Une guerre de Sécession européenne?
Une guerre de Sécession européenne?

On pourrait s'intéresser au cas du Venezuela, avec des négociations en cours entre le gouvernement socialiste de Nicolás Maduro et l'opposition de droite, mais ce serait s'attaquer à la chasse gardée des Yankees, puis ça reste brûlant en Ukraine.

Décidément, la crise ukrainienne, qui partait dans tous les sens, franchit de nouvelles étapes au fil des jours, avec désormais une menace de Sécession du côté de la Crimée, région maritime située dans l'est du pays, considéré comme russophile, et où la flotte russe y a une base stratégique du côté de Sébastopol, le principal port de la région en question.

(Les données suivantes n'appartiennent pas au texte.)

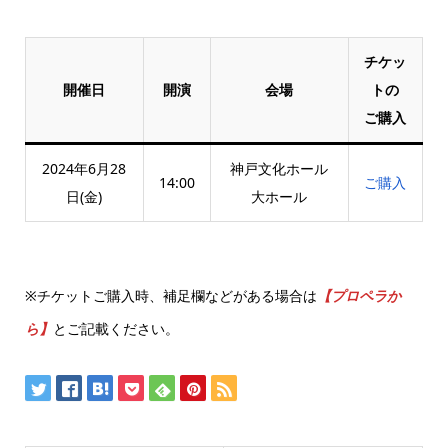
チケッ
開催日
開演
会場
トの
ご購入
2024年6月28
神戸文化ホール
14:00
ご購入
日(金)
大ホール
※チケットご購入時、補足欄などがある場合は
【プロペラか
ら】
とご記載ください。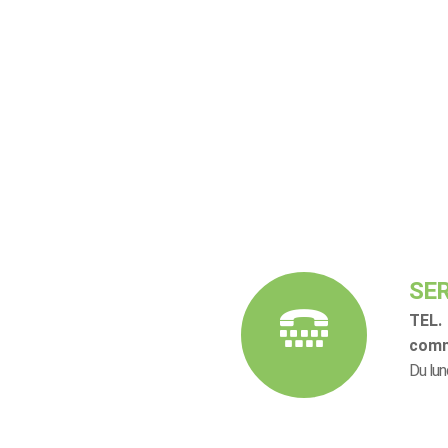
SER
TEL. 
comm
Du lun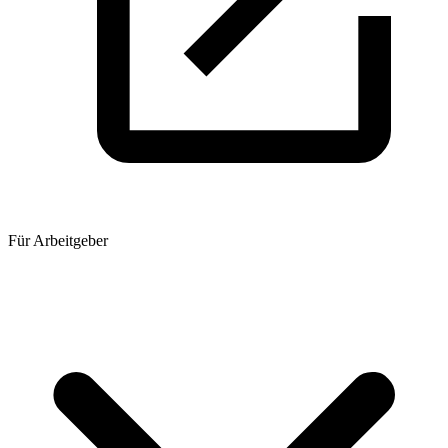
Für Arbeitgeber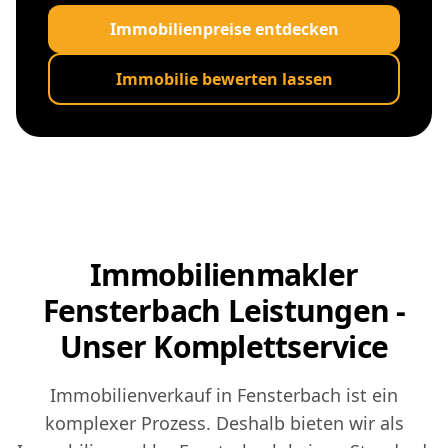
Immobilienpreise entdecken
Immobilie bewerten lassen
Immobilienmakler
Fensterbach Leistungen -
Unser Komplettservice
Immobilienverkauf in Fensterbach ist ein
komplexer Prozess. Deshalb bieten wir als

Du coup, l'armée russe se prépare, et n'a pas tort à le faire, au cas où la crise ukrainienne déborderait sur son sol, ou bien au cas où il faudrait prêter main-forte aux partisans pro-russes qui seraient menacés dans leur intégrité physique. Mais cela reste une hypothèse que seuls les faits futurs valideront ou infirmeront.

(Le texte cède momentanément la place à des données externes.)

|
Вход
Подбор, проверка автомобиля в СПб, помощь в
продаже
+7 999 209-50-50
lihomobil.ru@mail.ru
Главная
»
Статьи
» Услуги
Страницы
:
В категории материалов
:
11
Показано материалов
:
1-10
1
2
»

Toujours est-il qu'une semaine après la destitution de Viktor Yanukovych à la présidence, l'Ukraine voit un pouvoir hétéroclite, avec présence éventuelle d'une extrême-droite pro-européenne et néo-nazie, tandis qu'une autre extrême-droite se range du côté des pro-russes. Bref, rien n'est vraiment clair dans cette situation. Du coup, l'Union européenne et les États-Unis (de quoi se mêlent d'ailleurs les bouzeux de cow-boys, tentés paradoxalement d'en revenir à la doctrine Monroe?) ne savent pas sur quel pied danser, alors qu'il faudrait qu'ils discutent avec la Russie pour éviter une guerre civile entre ukrainiens, et donc mettre leurs intérêts personnels de côté. Mais cette logique de bon sens (éviter de faire couler le sang) risque de ne pas peser lourd dans la balance, hélas.

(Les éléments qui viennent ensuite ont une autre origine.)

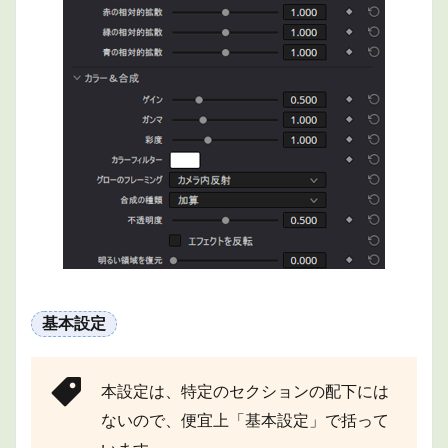
基本設定
本設定は、特定のセクションの配下には
ないので、便宜上「基本設定」で括って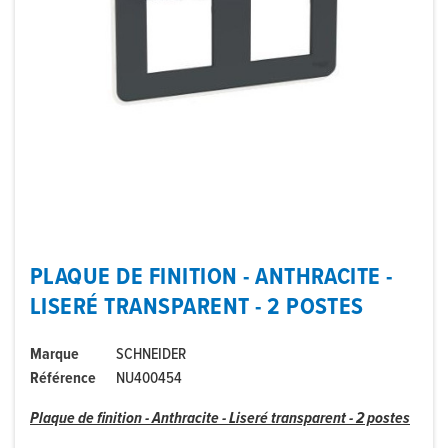
PLAQUE DE FINITION - ANTHRACITE -
LISERÉ TRANSPARENT - 2 POSTES
Marque
SCHNEIDER
Référence
NU400454
Plaque de finition - Anthracite - Liseré transparent - 2 postes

Comme cette histoire est bien complexe, des mots peuvent être malheureux. Un Jean-Luc Mélenchon, co-président du Parti de gauche, parlant d'un putsch d'extrême-droite, il ne faut pas surestimer. Néanmoins, il met le doigt sur l'expansion à l'est de l'OTAN, cette relique de la guerre froide à laquelle la France est revenue dans le commandement intégré depuis 2009, et que la Russie n'allait pas l'entendre de cette oreille. C'est parfaitement logique et donc loin d'être "les gentils ukrainiens et occidentaux d'un côté, les méchants russes de l'autre". Nous sommes de moins en moins subtils, de plus en plus cons, hélas. Sur le putsch, Mélenchon sait combien ça a été habituel en France, et même salutaire, comme en 1793, avec la prise de pouvoir des Jacobins contre les Girondins. Seul le temps le dira pour le cas ukrainien.

Désormais, on se rapproche de la rupture du fil. Attention quand ça cassera!